Top of PROVIDED DATA

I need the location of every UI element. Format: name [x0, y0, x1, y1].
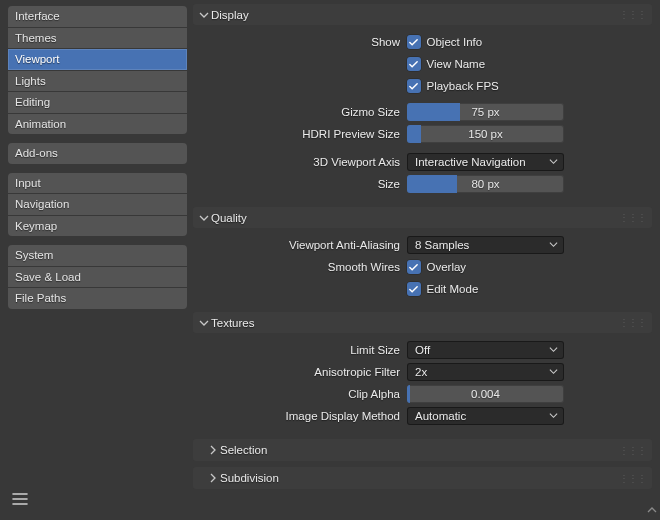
- chevron-down-icon: [549, 156, 558, 168]
- label-axis-size: Size: [193, 178, 400, 190]
- value: 150 px: [468, 128, 503, 140]
- label-viewport-aa: Viewport Anti-Aliasing: [193, 239, 400, 251]
- value: 80 px: [471, 178, 499, 190]
- sidebar-item-file-paths[interactable]: File Paths: [8, 288, 187, 309]
- checkbox-label: Playback FPS: [427, 80, 499, 92]
- panel-header-textures[interactable]: Textures ⋮⋮⋮: [193, 312, 652, 333]
- label-anisotropic-filter: Anisotropic Filter: [193, 366, 400, 378]
- checkbox-label: Overlay: [427, 261, 467, 273]
- dropdown-3d-viewport-axis[interactable]: Interactive Navigation: [407, 153, 564, 171]
- sidebar-item-addons[interactable]: Add-ons: [8, 143, 187, 164]
- panel-quality: Quality ⋮⋮⋮ Viewport Anti-Aliasing 8 Sam…: [193, 207, 652, 306]
- panel-header-subdivision[interactable]: Subdivision ⋮⋮⋮: [193, 467, 652, 489]
- chevron-right-icon: [205, 471, 220, 486]
- sidebar-item-animation[interactable]: Animation: [8, 114, 187, 135]
- label-smooth-wires: Smooth Wires: [193, 261, 400, 273]
- sidebar-item-label: Input: [15, 177, 41, 189]
- drag-grip-icon[interactable]: ⋮⋮⋮: [619, 212, 646, 223]
- panel-title: Display: [211, 9, 249, 21]
- sidebar-item-label: Navigation: [15, 198, 69, 210]
- panel-header-quality[interactable]: Quality ⋮⋮⋮: [193, 207, 652, 228]
- sidebar-item-label: System: [15, 249, 53, 261]
- sidebar-group: Input Navigation Keymap: [8, 173, 187, 237]
- sidebar-item-lights[interactable]: Lights: [8, 71, 187, 92]
- panel-selection: Selection ⋮⋮⋮: [193, 439, 652, 461]
- sidebar-item-save-load[interactable]: Save & Load: [8, 267, 187, 288]
- label-image-display-method: Image Display Method: [193, 410, 400, 422]
- preferences-sidebar: Interface Themes Viewport Lights Editing…: [0, 0, 193, 520]
- sidebar-group: Add-ons: [8, 143, 187, 164]
- panel-header-display[interactable]: Display ⋮⋮⋮: [193, 4, 652, 25]
- sidebar-item-label: Viewport: [15, 53, 60, 65]
- checkbox-object-info[interactable]: [407, 35, 421, 49]
- panel-title: Quality: [211, 212, 247, 224]
- dropdown-limit-size[interactable]: Off: [407, 341, 564, 359]
- dropdown-image-display-method[interactable]: Automatic: [407, 407, 564, 425]
- sidebar-item-label: Themes: [15, 32, 57, 44]
- chevron-down-icon: [196, 315, 211, 330]
- checkbox-overlay[interactable]: [407, 260, 421, 274]
- panel-title: Selection: [220, 444, 267, 456]
- sidebar-item-label: File Paths: [15, 292, 66, 304]
- sidebar-item-label: Animation: [15, 118, 66, 130]
- checkbox-edit-mode[interactable]: [407, 282, 421, 296]
- sidebar-item-label: Interface: [15, 10, 60, 22]
- dropdown-viewport-aa[interactable]: 8 Samples: [407, 236, 564, 254]
- panel-subdivision: Subdivision ⋮⋮⋮: [193, 467, 652, 489]
- sidebar-item-interface[interactable]: Interface: [8, 6, 187, 27]
- drag-grip-icon[interactable]: ⋮⋮⋮: [619, 317, 646, 328]
- panel-display: Display ⋮⋮⋮ Show Object Info View Name: [193, 4, 652, 201]
- sidebar-item-keymap[interactable]: Keymap: [8, 216, 187, 237]
- label-hdri-preview-size: HDRI Preview Size: [193, 128, 400, 140]
- panel-title: Subdivision: [220, 472, 279, 484]
- sidebar-item-label: Editing: [15, 96, 50, 108]
- field-gizmo-size[interactable]: 75 px: [407, 103, 564, 121]
- panel-textures: Textures ⋮⋮⋮ Limit Size Off Anisotropic …: [193, 312, 652, 433]
- dropdown-value: Off: [415, 344, 430, 356]
- dropdown-value: 2x: [415, 366, 427, 378]
- field-clip-alpha[interactable]: 0.004: [407, 385, 564, 403]
- checkbox-label: View Name: [427, 58, 486, 70]
- label-gizmo-size: Gizmo Size: [193, 106, 400, 118]
- dropdown-value: Interactive Navigation: [415, 156, 526, 168]
- label-3d-viewport-axis: 3D Viewport Axis: [193, 156, 400, 168]
- drag-grip-icon[interactable]: ⋮⋮⋮: [619, 9, 646, 20]
- chevron-down-icon: [549, 366, 558, 378]
- chevron-up-icon: [646, 504, 658, 516]
- dropdown-value: Automatic: [415, 410, 466, 422]
- sidebar-item-label: Lights: [15, 75, 46, 87]
- label-clip-alpha: Clip Alpha: [193, 388, 400, 400]
- sidebar-item-label: Add-ons: [15, 147, 58, 159]
- dropdown-value: 8 Samples: [415, 239, 469, 251]
- sidebar-item-viewport[interactable]: Viewport: [8, 49, 187, 70]
- sidebar-item-editing[interactable]: Editing: [8, 92, 187, 113]
- chevron-right-icon: [205, 443, 220, 458]
- scroll-handle[interactable]: [646, 504, 658, 518]
- dropdown-anisotropic-filter[interactable]: 2x: [407, 363, 564, 381]
- chevron-down-icon: [549, 239, 558, 251]
- sidebar-item-input[interactable]: Input: [8, 173, 187, 194]
- drag-grip-icon[interactable]: ⋮⋮⋮: [619, 473, 646, 484]
- field-hdri-preview-size[interactable]: 150 px: [407, 125, 564, 143]
- chevron-down-icon: [549, 344, 558, 356]
- hamburger-menu-button[interactable]: [8, 486, 187, 514]
- panel-title: Textures: [211, 317, 254, 329]
- value: 75 px: [471, 106, 499, 118]
- sidebar-item-label: Save & Load: [15, 271, 81, 283]
- sidebar-item-system[interactable]: System: [8, 245, 187, 266]
- hamburger-icon: [12, 492, 28, 506]
- field-axis-size[interactable]: 80 px: [407, 175, 564, 193]
- sidebar-item-navigation[interactable]: Navigation: [8, 194, 187, 215]
- checkbox-view-name[interactable]: [407, 57, 421, 71]
- chevron-down-icon: [196, 7, 211, 22]
- chevron-down-icon: [549, 410, 558, 422]
- preferences-main: Display ⋮⋮⋮ Show Object Info View Name: [193, 0, 660, 520]
- checkbox-playback-fps[interactable]: [407, 79, 421, 93]
- sidebar-item-themes[interactable]: Themes: [8, 28, 187, 49]
- sidebar-group: Interface Themes Viewport Lights Editing…: [8, 6, 187, 134]
- label-show: Show: [193, 36, 400, 48]
- drag-grip-icon[interactable]: ⋮⋮⋮: [619, 445, 646, 456]
- chevron-down-icon: [196, 210, 211, 225]
- value: 0.004: [471, 388, 500, 400]
- panel-header-selection[interactable]: Selection ⋮⋮⋮: [193, 439, 652, 461]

Bottom of PROVIDED DATA

■ PROBLEM DETAILS: Drop the pictures and set down the data above exactly.

■ RESULT OF THE TASK:
I need the location of every UI element. Format: name [x0, y0, x1, y1].
- chevron-down-icon: [549, 156, 558, 168]
- label-axis-size: Size: [193, 178, 400, 190]
- value: 150 px: [468, 128, 503, 140]
- label-viewport-aa: Viewport Anti-Aliasing: [193, 239, 400, 251]
- value: 80 px: [471, 178, 499, 190]
- sidebar-item-file-paths[interactable]: File Paths: [8, 288, 187, 309]
- checkbox-label: Playback FPS: [427, 80, 499, 92]
- panel-header-textures[interactable]: Textures ⋮⋮⋮: [193, 312, 652, 333]
- label-anisotropic-filter: Anisotropic Filter: [193, 366, 400, 378]
- checkbox-label: Overlay: [427, 261, 467, 273]
- dropdown-3d-viewport-axis[interactable]: Interactive Navigation: [407, 153, 564, 171]
- sidebar-item-addons[interactable]: Add-ons: [8, 143, 187, 164]
- panel-quality: Quality ⋮⋮⋮ Viewport Anti-Aliasing 8 Sam…: [193, 207, 652, 306]
- panel-header-subdivision[interactable]: Subdivision ⋮⋮⋮: [193, 467, 652, 489]
- chevron-right-icon: [205, 471, 220, 486]
- sidebar-item-animation[interactable]: Animation: [8, 114, 187, 135]
- label-smooth-wires: Smooth Wires: [193, 261, 400, 273]
- sidebar-item-label: Input: [15, 177, 41, 189]
- drag-grip-icon[interactable]: ⋮⋮⋮: [619, 212, 646, 223]
- panel-title: Display: [211, 9, 249, 21]
- sidebar-item-label: Navigation: [15, 198, 69, 210]
- panel-header-quality[interactable]: Quality ⋮⋮⋮: [193, 207, 652, 228]
- sidebar-item-label: System: [15, 249, 53, 261]
- sidebar-group: Input Navigation Keymap: [8, 173, 187, 237]
- sidebar-item-lights[interactable]: Lights: [8, 71, 187, 92]
- panel-selection: Selection ⋮⋮⋮: [193, 439, 652, 461]
- sidebar-item-save-load[interactable]: Save & Load: [8, 267, 187, 288]
- label-image-display-method: Image Display Method: [193, 410, 400, 422]
- preferences-sidebar: Interface Themes Viewport Lights Editing…: [0, 0, 193, 520]
- sidebar-group: Add-ons: [8, 143, 187, 164]
- panel-header-display[interactable]: Display ⋮⋮⋮: [193, 4, 652, 25]
- sidebar-item-label: Viewport: [15, 53, 60, 65]
- checkbox-object-info[interactable]: [407, 35, 421, 49]
- panel-title: Quality: [211, 212, 247, 224]
- dropdown-limit-size[interactable]: Off: [407, 341, 564, 359]
- dropdown-image-display-method[interactable]: Automatic: [407, 407, 564, 425]
- sidebar-item-label: Themes: [15, 32, 57, 44]
- chevron-down-icon: [196, 315, 211, 330]
- checkbox-overlay[interactable]: [407, 260, 421, 274]
- panel-title: Selection: [220, 444, 267, 456]
- sidebar-item-label: File Paths: [15, 292, 66, 304]
- sidebar-item-label: Animation: [15, 118, 66, 130]
- checkbox-edit-mode[interactable]: [407, 282, 421, 296]
- sidebar-item-label: Interface: [15, 10, 60, 22]
- dropdown-viewport-aa[interactable]: 8 Samples: [407, 236, 564, 254]
- panel-subdivision: Subdivision ⋮⋮⋮: [193, 467, 652, 489]
- sidebar-item-interface[interactable]: Interface: [8, 6, 187, 27]
- drag-grip-icon[interactable]: ⋮⋮⋮: [619, 317, 646, 328]
- panel-display: Display ⋮⋮⋮ Show Object Info View Name: [193, 4, 652, 201]
- sidebar-item-keymap[interactable]: Keymap: [8, 216, 187, 237]
- label-hdri-preview-size: HDRI Preview Size: [193, 128, 400, 140]
- panel-title: Subdivision: [220, 472, 279, 484]
- sidebar-item-label: Editing: [15, 96, 50, 108]
- field-gizmo-size[interactable]: 75 px: [407, 103, 564, 121]
- panel-textures: Textures ⋮⋮⋮ Limit Size Off Anisotropic …: [193, 312, 652, 433]
- dropdown-value: Off: [415, 344, 430, 356]
- dropdown-value: 2x: [415, 366, 427, 378]
- field-clip-alpha[interactable]: 0.004: [407, 385, 564, 403]
- checkbox-label: View Name: [427, 58, 486, 70]
- label-gizmo-size: Gizmo Size: [193, 106, 400, 118]
- dropdown-value: Interactive Navigation: [415, 156, 526, 168]
- label-3d-viewport-axis: 3D Viewport Axis: [193, 156, 400, 168]
- drag-grip-icon[interactable]: ⋮⋮⋮: [619, 9, 646, 20]
- chevron-down-icon: [549, 366, 558, 378]
- chevron-up-icon: [646, 504, 658, 516]
- dropdown-value: Automatic: [415, 410, 466, 422]
- sidebar-item-label: Lights: [15, 75, 46, 87]
- label-clip-alpha: Clip Alpha: [193, 388, 400, 400]
- sidebar-item-label: Add-ons: [15, 147, 58, 159]
- dropdown-value: 8 Samples: [415, 239, 469, 251]
- sidebar-item-viewport[interactable]: Viewport: [8, 49, 187, 70]
- sidebar-item-editing[interactable]: Editing: [8, 92, 187, 113]
- chevron-right-icon: [205, 443, 220, 458]
- scroll-handle[interactable]: [646, 504, 658, 518]
- dropdown-anisotropic-filter[interactable]: 2x: [407, 363, 564, 381]
- chevron-down-icon: [549, 239, 558, 251]
- sidebar-item-input[interactable]: Input: [8, 173, 187, 194]
- drag-grip-icon[interactable]: ⋮⋮⋮: [619, 473, 646, 484]
- field-hdri-preview-size[interactable]: 150 px: [407, 125, 564, 143]
- chevron-down-icon: [549, 344, 558, 356]
- hamburger-menu-button[interactable]: [8, 486, 187, 514]
- panel-title: Textures: [211, 317, 254, 329]
- value: 75 px: [471, 106, 499, 118]
- sidebar-item-label: Save & Load: [15, 271, 81, 283]
- sidebar-item-system[interactable]: System: [8, 245, 187, 266]
- hamburger-icon: [12, 492, 28, 506]
- field-axis-size[interactable]: 80 px: [407, 175, 564, 193]
- sidebar-item-navigation[interactable]: Navigation: [8, 194, 187, 215]
- checkbox-view-name[interactable]: [407, 57, 421, 71]
- chevron-down-icon: [196, 7, 211, 22]
- chevron-down-icon: [549, 410, 558, 422]
- preferences-main: Display ⋮⋮⋮ Show Object Info View Name: [193, 0, 660, 520]
- checkbox-playback-fps[interactable]: [407, 79, 421, 93]
- sidebar-item-themes[interactable]: Themes: [8, 28, 187, 49]
- sidebar-group: Interface Themes Viewport Lights Editing…: [8, 6, 187, 134]
- label-show: Show: [193, 36, 400, 48]
- drag-grip-icon[interactable]: ⋮⋮⋮: [619, 445, 646, 456]
- chevron-down-icon: [196, 210, 211, 225]
- value: 0.004: [471, 388, 500, 400]
- panel-header-selection[interactable]: Selection ⋮⋮⋮: [193, 439, 652, 461]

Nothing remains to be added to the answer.